When I was a kid, my dad used to fry up these things called Durkenunders. I have no idea if I'm spelling it right, but it doesn't matter, because it seems like our little family is the only one in the world that has these fabulous little hunks of scrambled pancakey goodness. I have Googled and Googled, but I've never found even a single mention of them. And more's the pity, really. So, here you go, World Wide Interwebs. Get you some Durkenunders.
My dad's mom used to make them... her mother and mother in law made them... their mothers made them... they're apparently an old German recipe that's (maybe) somewhat common to the Upper Penninsula of Michigan. I know that my grandmother's great-grandmother (that's... uh... 5 generations back?) came over from Bavaria when she was 4 years old, and she made them.

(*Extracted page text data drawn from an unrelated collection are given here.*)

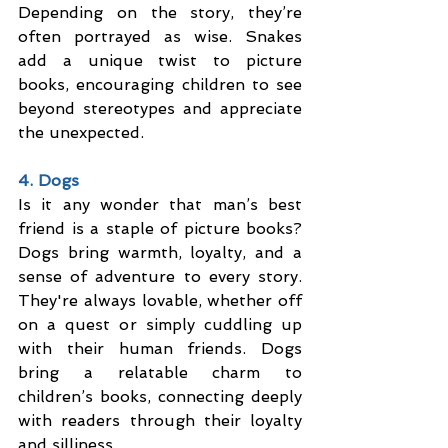
Depending on the story, they’re 
often portrayed as wise. Snakes 
add a unique twist to picture 
books, encouraging children to see 
beyond stereotypes and appreciate 
the unexpected.
4. Dogs
Is it any wonder that man’s best 
friend is a staple of picture books? 
Dogs bring warmth, loyalty, and a 
sense of adventure to every story. 
They're always lovable, whether off 
on a quest or simply cuddling up 
with their human friends. Dogs 
bring a relatable charm to 
children’s books, connecting deeply 
with readers through their loyalty 
and silliness.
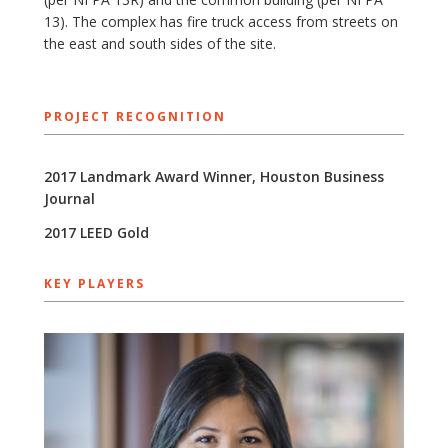
13). The complex has fire truck access from streets on
the east and south sides of the site.
PROJECT RECOGNITION
2017 Landmark Award Winner, Houston Business
Journal
2017 ​LEED Gold
KEY PLAYERS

That's about as far back as I can trace them, given that we are most likely pronouncing and spelling the name wrong.
We always had our Durkenunders with pure maple syrup from Jasper's Sugar Bush (best maple syrup in the world, hands down!) but I'm told that they can be served with gravy, with vinegar, with jam... whatever you would put on pancakes or potatoes. My favorite ways to top it are with Jasper's Sugar Bush maple syrup (for breakfast) or with a sprinkle of vinegar (for a quick side dish when you realize you forgot to scrub the potatoes), but you can do what you want with the toppings.

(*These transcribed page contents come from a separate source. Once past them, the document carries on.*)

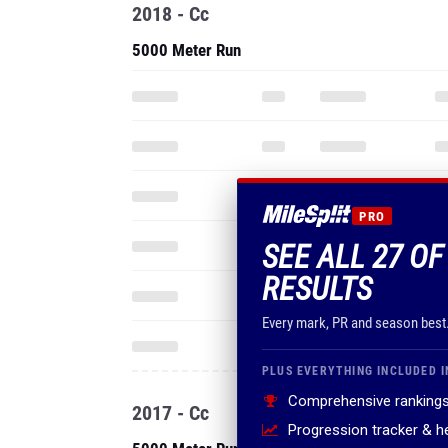
2018 - Cc
5000 Meter Run
PRO
SEE ALL 27 O
RESULTS
Every mark, PR and season best
PLUS EVERYTHING INCLUDED I
Comprehensive rankings
2017 - Cc
Progression tracker & 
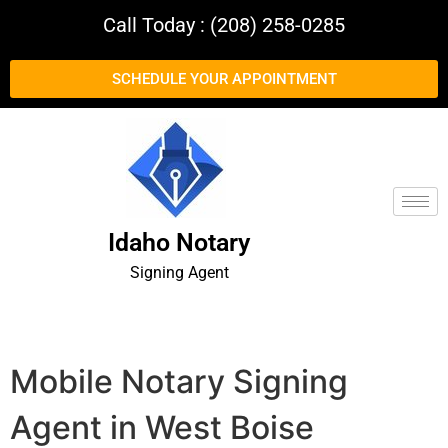
Call Today : (208) 258-0285
SCHEDULE YOUR APPOINTMENT
Idaho Notary
Signing Agent
Mobile Notary Signing
Agent in West Boise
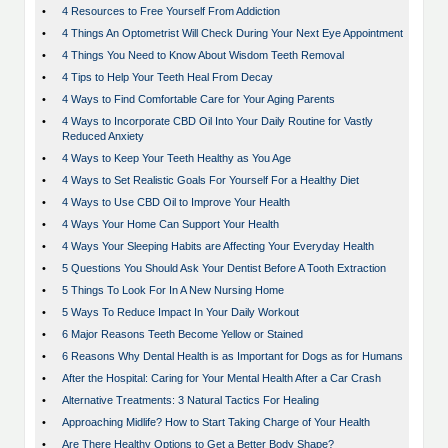
•
4 Resources to Free Yourself From Addiction
•
4 Things An Optometrist Will Check During Your Next Eye Appointment
•
4 Things You Need to Know About Wisdom Teeth Removal
•
4 Tips to Help Your Teeth Heal From Decay
•
4 Ways to Find Comfortable Care for Your Aging Parents
•
4 Ways to Incorporate CBD Oil Into Your Daily Routine for Vastly
Reduced Anxiety
•
4 Ways to Keep Your Teeth Healthy as You Age
•
4 Ways to Set Realistic Goals For Yourself For a Healthy Diet
•
4 Ways to Use CBD Oil to Improve Your Health
•
4 Ways Your Home Can Support Your Health
•
4 Ways Your Sleeping Habits are Affecting Your Everyday Health
•
5 Questions You Should Ask Your Dentist Before A Tooth Extraction
•
5 Things To Look For In A New Nursing Home
•
5 Ways To Reduce Impact In Your Daily Workout
•
6 Major Reasons Teeth Become Yellow or Stained
•
6 Reasons Why Dental Health is as Important for Dogs as for Humans
•
After the Hospital: Caring for Your Mental Health After a Car Crash
•
Alternative Treatments: 3 Natural Tactics For Healing
•
Approaching Midlife? How to Start Taking Charge of Your Health
•
Are There Healthy Options to Get a Better Body Shape?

The recipe is very simple.
DO NOT change the recipe to make it healthier or lighter or whatever. If you do, don't call it Durkenunders, 'cause it just won't be Durkenunders if you mess around with it. I don't much care what you decide to top them with (if you can resist munching on them right out of the pan), but please, for the love of all that's delicious and good in this world, don't screw with the recipe unless you're going to rename it.
Take about a cup of flour, two eggs, a pinch or two of salt, and enough milk to make a thick batter. It will look like pancake batter, but it should be thicker. The more you beat it up, the better it will be, so don't wimp out.

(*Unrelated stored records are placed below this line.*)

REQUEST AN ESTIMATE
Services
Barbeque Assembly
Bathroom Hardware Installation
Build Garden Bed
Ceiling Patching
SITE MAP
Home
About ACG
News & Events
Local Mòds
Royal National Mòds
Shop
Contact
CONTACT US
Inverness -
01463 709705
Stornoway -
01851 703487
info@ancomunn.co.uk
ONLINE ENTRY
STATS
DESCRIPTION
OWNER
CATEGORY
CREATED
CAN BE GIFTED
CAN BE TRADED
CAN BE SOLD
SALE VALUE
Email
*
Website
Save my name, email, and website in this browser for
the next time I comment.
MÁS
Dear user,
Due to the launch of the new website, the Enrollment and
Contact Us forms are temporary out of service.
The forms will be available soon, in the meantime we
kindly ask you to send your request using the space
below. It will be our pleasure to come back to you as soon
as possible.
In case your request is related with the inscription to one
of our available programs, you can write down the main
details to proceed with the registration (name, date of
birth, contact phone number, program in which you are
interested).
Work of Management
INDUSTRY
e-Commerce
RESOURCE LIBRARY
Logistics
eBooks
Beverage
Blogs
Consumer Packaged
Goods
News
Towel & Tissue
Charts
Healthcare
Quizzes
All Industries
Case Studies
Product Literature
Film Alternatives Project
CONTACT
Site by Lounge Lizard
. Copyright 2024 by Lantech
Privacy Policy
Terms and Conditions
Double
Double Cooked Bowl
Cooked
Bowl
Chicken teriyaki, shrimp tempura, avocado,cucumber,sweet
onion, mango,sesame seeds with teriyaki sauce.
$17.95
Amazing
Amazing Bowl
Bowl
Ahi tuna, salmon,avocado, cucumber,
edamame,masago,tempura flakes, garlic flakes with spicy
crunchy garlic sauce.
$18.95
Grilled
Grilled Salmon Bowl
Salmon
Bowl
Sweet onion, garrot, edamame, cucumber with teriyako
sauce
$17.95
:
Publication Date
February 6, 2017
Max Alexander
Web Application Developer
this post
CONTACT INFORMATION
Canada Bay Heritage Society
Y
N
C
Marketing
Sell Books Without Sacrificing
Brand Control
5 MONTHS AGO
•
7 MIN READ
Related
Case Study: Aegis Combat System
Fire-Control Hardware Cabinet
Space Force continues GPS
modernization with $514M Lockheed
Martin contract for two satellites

Now, melt some butter in a frying pan. Yes, it has to be butter. Again, don't go trying to low-calorie-ify my childhood, please. It's best if you use real salted butter in a real cast-iron frying pan. If you absolutely must use something other than butter, please stop making this recipe right now. If you can't help yourself, fine, proceed... but don't call whatever you're making Durkenunders!
OK, so you've got your butter melted in your cast iron pan. Dump all the batter in. Yes, all of it. It should be about 1/2 inch thick in the pan.
Wait for the edges to get bubbly. Keep waiting. No, not bubbly enough yet. OK... now.
Attempt to flip the whole thing over. If you get it over in one piece, hats off to you! If you don't, don't sweat it; you're going to start hacking away at the whole thing anyway.
Start hacking with your spatula and break the Durkenunder into a lot of little Durkenunder pieces. Get them to about the size of pieces of scrambled eggs. When they're all hacked up, they should be just about cooked through. Stir them around while they finish cooking, and then turn off the heat. They can stay in the cast iron pan to keep warm. If you're cooking on an electric cook top, make sure you remove the pan from the heating element you just used.
These are the absolute best with maple syrup. Get some from the Sugar Bush!
Happy breakfasting!
We had Durkenunder for dinner tonight, my grandmother's recipe. Grandma is from the Black Forest of Germany. Her recipe is: 1 cup flour, 1/2 cup of milk and sugar and a dash of salt. We add diced apples and fry it up the same way you described. Just spinkle some sugar and cinnamon and you have our version of yummy Durkenunder. No, I don't know if I am spelling it right either.